Semua Jual di Atas Harga Het, Kasus Korupsi Pupuk Bersubsidi

SIDANG: Sidang lanjutan kasis korupsi pupuk bersubsidi. -Surya Elviza/Jambi Independent-Jambi Independent
"Jadi tidak sesuai dengan SPJB yang tertera, belum lagi kami mengeluarkan biaya untuk injak gas sopir (ekspedisi)," katanya.
Herianto pun menegaskan terkait penjualan pupuk diatas HET olehnya sebagaimana dakwaan penuntut umum. Menurutnya semua pengecer di Kabupaten Batanghari, melakukan hal yang serupa yakni menjual pupuk subsidi diatas HET.
Terdakwa juga mengakui soal sejumlah blanko atau nota penebusan oleh petani yang diisinya sendiri. Atau tak sesuai antara volume pada nota penebusan dengan nominal sebenarnya.
Soal ini Herianto mengaku bahwa dirinya sudah menyerahkan dan meminta kelompok tani untuk mengisi nota penebusan, namun tak semua petani menindaklanjutinya.
"Saya yang tulis. Karna tanpa ini mereka tidak bisa dapat pupuk. Sudah saya serahkan berulangkali, tapi ini nama pun tidak mereka isi," katanya.

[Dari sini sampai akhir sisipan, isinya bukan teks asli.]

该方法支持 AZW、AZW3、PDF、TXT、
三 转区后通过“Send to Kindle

Jaksa Penuntut Umum pun lanjut menekankan soal Peraturan Menteri Perdagangan Nomor 15/M-Dag/Per/4/2013 tentang Pengadaan dan Penyaluran Pupuk Bersubsidi, yang pada salah satu point menyebutkan
Pengecer bertanggung jawab atas penyaluran Pupuk Bersubsidi kepada Petani/Kelompok Tani di lokasi kios pengecer. Bukan kepada Ketua Kelompok Tani sebagaimana yang diterapkan oleh terdakwa.
Herianto, kembali berdalih soal pembayaran oleh banyak petani yang berjenjang atau nyicil, sehingga menyerahkan pada kelompok tani agar ada penanggungjawab. Hingga kemudian wabah pandemi Covid-19 yang membatasi pergerakannya hingga tidak dapat turun menemui langsung kelompok tani.

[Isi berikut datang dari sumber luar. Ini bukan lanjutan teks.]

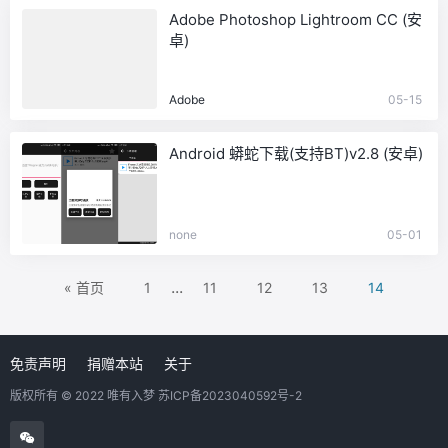
Adobe Photoshop Lightroom CC (安
卓)
Adobe
05-15
Android 蟒蛇下载(支持BT)v2.8 (安卓)
none
05-01
...
« 首页
1
11
12
13
14
免责声明
捐赠本站
关于
版权所有 © 2022 唯有入梦
苏ICP备2023040592号-2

Ketika dicecar soal kerugian keuangan negara atas mark up dari harga HET, dan dipergunakan untuk apa duit-duit yang ia peroleh dari tindakan tersebut. Herianto ngaku lupa. Sementara Herianto ngaku lupa, JPU membacakan BAPnya saat penyidikan. Dimana pada intinya terhadap dana kelebihan pembayaran yang ia terima, juga kembali berputar dalam pusaran bisnis pupuk subsidi tersebut.

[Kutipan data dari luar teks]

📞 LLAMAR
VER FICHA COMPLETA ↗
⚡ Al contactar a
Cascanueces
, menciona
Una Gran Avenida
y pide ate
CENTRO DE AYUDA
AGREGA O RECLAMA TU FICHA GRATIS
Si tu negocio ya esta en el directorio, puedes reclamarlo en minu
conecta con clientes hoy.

Diantaranya, biaya bongkar pupuk (dari ekspedisi) sebesar Rp 200/sak, biaya injak gas supir sebesar Rp 100 ribu - 150 ribu, hingga biaya uang terimakasih pada tim Verval sebesar Rp 250 ribu/penebusan pupuk subsidi.
"Sisanya kemana? Selisih per sak Rp 30 - 35 ribu itu mana lagi sisanya, digunakan untuk apa?" ujar JPU.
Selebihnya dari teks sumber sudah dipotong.